§ **ACTION ITEM**
Exactly the lines from the one containing "Сейчас этот форум" to the last line of the records, inclusive, are to be transcribed; include no others.

§ **DATA FOR THIS EXERCISE**
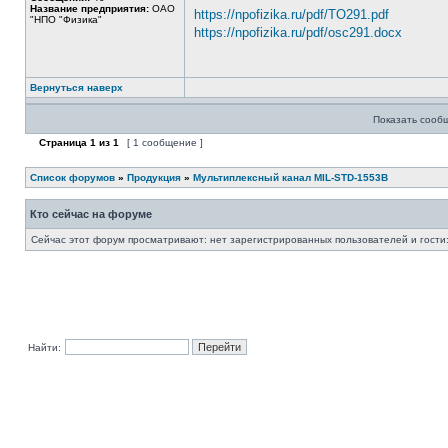
Название предприятия:
ОАО
https://npofizika.ru/pdf/TO291.pdf
"НПО "Физика"
https://npofizika.ru/pdf/osc291.docx
Вернуться наверх
Показать сооб
Страница
1
из
1
[ 1 сообщение ]
Список форумов
»
Продукция
»
Мультиплексный канал MIL-STD-1553B
Кто сейчас на форуме
Сейчас этот форум просматривают: нет зарегистрированных пользователей и гости:
Найти:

§ **TASK ANSWER**
Сейчас этот форум просматривают: нет зарегистрированных пользователей и гости:
Найти:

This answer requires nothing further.